Tuesday, January 2, 2018

Regrowth

So the holidays did us no favors, and the week afterward was suitably lucrative at the expense of a lot of discount dumping.  I didn't enjoy doing that because it was tremendously inefficient.  You've already seen that discounts beyond 10% are basically straight-up loss, so you can imagine what a 40% to 90% clearance does to the asset ledger.  At least it worked as intended.

What, then, for 2018?

The year 2017 was the most difficult in my professional career, and that's a career that has thus far included such non-running-my-own-business events as finishing law school, passing the bar exam, and working for over seven years as a senior rules analyst for the Arizona Department of Health Services.  That job had me presenting legal analyses of the Arizona Administrative Code in front of the Governor's Regulatory Review Council on an ongoing basis.  Meanwhile, I also worked on the team in the Office of Administrative Rules and Counsel that developed and revised code chapters to adapt to ever-changing statutory requirements and political prerogatives.  This ranged from untangling the hellish skein of the 2003 version of 9 A.A.C. 21 -- a rulemaking so exacting that it wasn't finished until two years after I left the Department -- to writing the Medical Marijuana regulations in 9 A.A.C. 17 from the ground up, meaning our office began with a blank screen and a blinking cursor.  We had a mandate from a 2010 voter initiative that a registration system for patients and a certification system for dispensaries each had to exist on the double, where neither existed before, and it was upon us to manifest them.  And I'm saying 2017 at DSG was more difficult, at least for me specifically.
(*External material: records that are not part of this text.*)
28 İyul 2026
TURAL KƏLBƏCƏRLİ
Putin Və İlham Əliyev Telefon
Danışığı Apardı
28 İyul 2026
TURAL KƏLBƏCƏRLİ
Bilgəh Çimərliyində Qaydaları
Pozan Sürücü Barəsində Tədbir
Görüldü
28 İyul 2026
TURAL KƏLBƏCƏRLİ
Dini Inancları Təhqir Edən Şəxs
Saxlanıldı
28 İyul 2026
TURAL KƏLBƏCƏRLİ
Imagine you have a business model that is functional, but depends on a certain amount of owner expertise.  For whatever reason, it has not scaled up to the point where process mastery takes over, and there are managers and crew who are purely on payroll and are capable of operating the business in its entirety with no other oversight.  Instead, the managers and crew are able to perform all the day-to-day internal work, but an owner is needed for infrastructure, banking, payroll, HR, and so forth.  That's DSG, obviously, as it operates even today.  Now imagine that owner is unavailable for half the year.  And that was 2017.  I was effectively out-of-office for huge swaths of time, working on the move, often physically on site operating construction equipment.  I had to do it.  Nobody else was available, aside from some spot assistance I got from some people who may not realize just how badly I needed it and how grateful I am.  But in any case I could not readily deploy the employed staff to do this work, as most of it involved move-specific deliverables that will not recur.

"Wait a minute, not recur?" you may ask.  "What about when this lease ends?"
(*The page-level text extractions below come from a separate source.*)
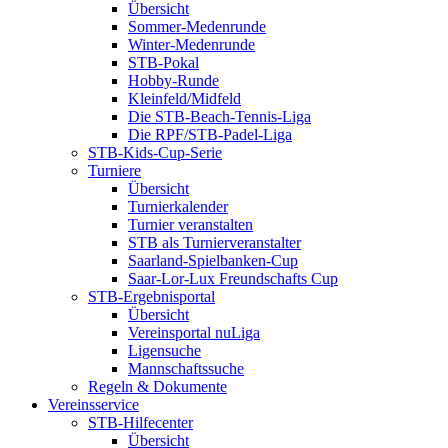
Übersicht
Sommer-Medenrunde
Winter-Medenrunde
STB-Pokal
Hobby-Runde
Kleinfeld/Midfeld
Die STB-Beach-Tennis-Liga
Die RPF/STB-Padel-Liga
STB-Kids-Cup-Serie
Turniere
Übersicht
Turnierkalender
Turnier veranstalten
STB als Turnierveranstalter
Saarland-Spielbanken-Cup
Saar-Lor-Lux Freundschafts Cup
STB-Ergebnisportal
Übersicht
Vereinsportal nuLiga
Ligensuche
Mannschaftssuche
Regeln & Dokumente
Vereinsservice
STB-Hilfecenter
Übersicht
Yeah, about that.  If there's one lesson the year 2017 hammered completely into my skull, with blood and bone fragments scattering everywhere as it pounded mercilessly, again and again, it was this: A store needs a staggering cash reserve to move, and if that cash reserve is unavailable, borrowing to make up the remainder is not a viable play.  The viable courses of action are: (1) Stay; (2) Move to a smaller or cheaper location where the cash reserve needed is lower enough that available funds are sufficient; or (3) Wind up operations and shut the business down.  As it happened, we did have some money available.  Operations provided some, our moving sale back in June provided a lot, and we let a few categories lie fallow to free up additional dollars.  But costs quickly spiraled out of control and we had to borrow the rest.  The result is the situation we have today, where the store has awesome long-term advantages but we're stuck tightening our belts as we enter the new year.

One of those three courses of action will occur in September 2022, when our lease ends.  We will either renew in place, we will move to a location we can easily afford, or we will close.  I have a health condition that gives me only about a 50/50 chance of being alive by then, so this might be someone else's problem when the time comes.  But assuming I am involved, by far the preferable scenario is going to be staying open in place.

And that means our way forward is clear.

No more worrying about how I'm going to leverage into the next thing.  No more, at least for now, dithering on whether it's time to put in a coffee bar -- that will be a question for years later, depending how fast our bankroll refills.  I'm not even going to put any attention into reopening branch locations until we've paid for the opening of the main location, which with any luck won't take long.

The order of the day is not expansion, it is regrowth.  The year 2018 will be the one where we take what we've learned, how we discovered to do it optimally and efficiently, and then apply that knowledge to the business we had to take apart last year, and build it better than it was before.  We have the materials.  We have the location.  We have most of our existing customer base, and every day we meet new faces.  We'll skip past all the steps that didn't work since 2012 and build the same amount of muscle mass in half the time or less.
The Magic card "Regrowth" translates into German and Italian as "New Life."  Standing here at the beginning of this vast undertaking, it does sort of feel like that.  New life, with a newer and greater adventure.  Come join us if you like.